Kicking it with alleged terrorists

Last week, six men from Buffalo, N.Y. were arrested for allegedly providing support to Osama bin Laden’s al-Qaida terrorist network. The government claims the men attended one of al-Qaida’s terror camps where they were schooled in the tools of terror, including the use of suicide as a weapon.

The suspects acknowledged having traveled to Pakistan in 2001 for religious training; two of them acknowledge attending an al-Qaida camp where they heard bin Laden speak and were trained in the use of guns. They claim they did not know what the camp was and left the camp early because they did not agree with the radical views expressed.

In a number of news accounts, the six men – all of whom are American citizens – have been portrayed as average, “All-American kids” who enjoyed school, America and soccer. Ben Fleming ’04, an assistant sports editor at the Record, hails from Buffalo and played soccer two summers ago with two of the suspects. He sat down with the Record and discussed the experience.

So, I understand you played soccer with enemy combatants.

Well, actually they’re not enemy combatants, but yeah, I played with two of them: my left back and my left midfielder. It was quite shocking to see that story on CNN.com.

Which two were the ones you played with?

It was Yasein [Taher] and Shafal [Mosed]. [Both have denied ever attending a terrorist camp or traveling to Afghanistan.]

Why don’t you tell us about them?

They’re just normal guys like you and me. They had jobs and then came and played soccer and hung out.

Were they good soccer players?

They were middling soccer players at best.

So how much of this “All-American” image many media outlets are portraying is true?

I think it’s the kind of thing where if you pull anyone’s life out of context to try and make a story out of it, you’ll get a lot of exaggeration. The fact of the matter is these were guys who lived relatively unassuming lives.

What do you remember about these two guys on a personal level?

Well, Yasein was really goofy. He was always really popular; he’d trip over himself to get a laugh. Sort of the team’s Charlie Chaplin. Shafal was a nice guy. Kind of quiet, kept to himself.

Kept to himself, did he?

Well, I mean, not like that. He knew the other guys on the team better than me. He never really opened up to me. Not that that’s incriminating, lots of people don’t – girls, in particular.

So what would do when they weren’t playing soccer?

They went to the beach a lot.

The beach?

Yeah.

You’re in Buffalo.

Well, there are beaches on beautiful Lake Erie.

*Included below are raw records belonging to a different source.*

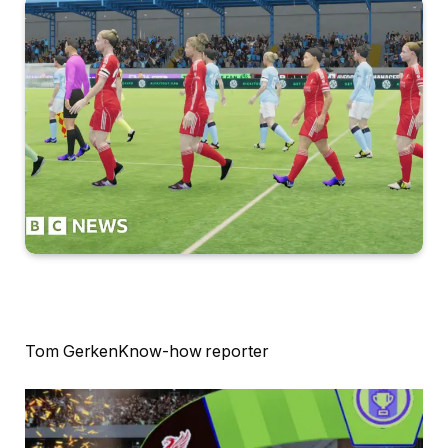
Tom Gerken
Know-how reporter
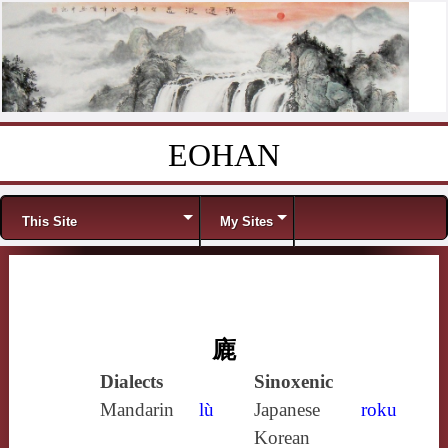
EOHAN
Skip to content
Menu
This Site
My Sites
廘
Dialects
Sinoxenic
Mandarin
lù
Japanese
roku
Korean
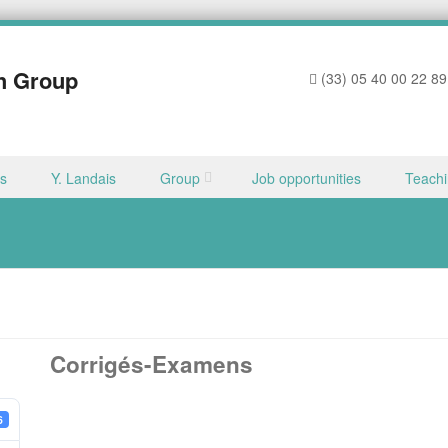
h Group
(33) 05 40 00 22 89
ns
Y. Landais
Group
Job opportunities
Teach
Corrigés-Examens
6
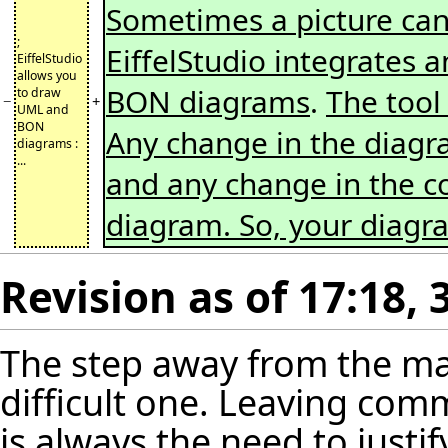
Sometimes a picture ca
;
EiffelStudio integrates 
EiffelStudio
allows you
BON diagrams
.
The tool
to draw
−
+
UML and
BON
Any change in the diagram
diagrams :
...
and any change in the cod
diagram. So, your diag
Revision as of 17:18,
The step away from the ma
difficult one. Leaving co
is always the need to justi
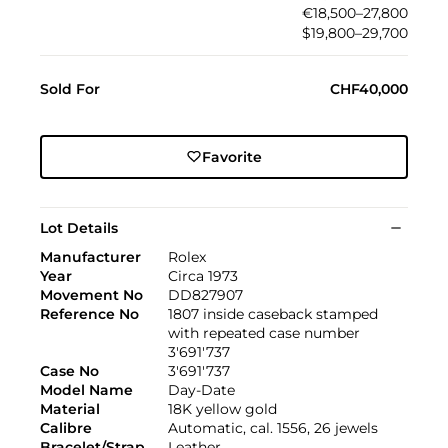
€18,500–27,800
$19,800–29,700
Sold For
CHF40,000
Favorite
Lot Details
Manufacturer
Rolex
Year
Circa 1973
Movement No
DD827907
Reference No
1807 inside caseback stamped
with repeated case number
3'691'737
Case No
3'691'737
Model Name
Day-Date
Material
18K yellow gold
Calibre
Automatic, cal. 1556, 26 jewels
Bracelet/Strap
Leather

Have they put the fires out there yet?

That was like 20 years ago.

Would you ever go anywhere with these guys?

There was a field trip once where we all went up to Canada. I got this great vision of seeing an inspector come onto a bus and see a bunch of Muslim guys waving their passports.

What’s the atmosphere like back in Buffalo now?

I actually just got off the phone with my aunt who works for the U.S. Attorney’s Office in Buffalo. Niagara Square in downtown Buffalo is crawling with T.V. reporters and camera crews. She made a comment to me: they think lawyers are vicious, look at when Al Jazeera gets to town – they go for the kill.

So, since you said you were shocked to hear these guys were arrested, do you think there’s any way the allegations against Yasein Taher and Shafal Mosed are true?

Well, they certainly could be terrorists. It’s a big world, anything’s possible, and I’m not going to sit here and pretend that I know all that much more about the case than anyone who reads the newspapers does. But from knowing these guys, and the community that they come from, which could hardly be called “anti-American” at all, I just don’t see it. I think that these are some guys that are, at worst, mixed up in something that is completely beyond them and that they will show that somehow, eventually.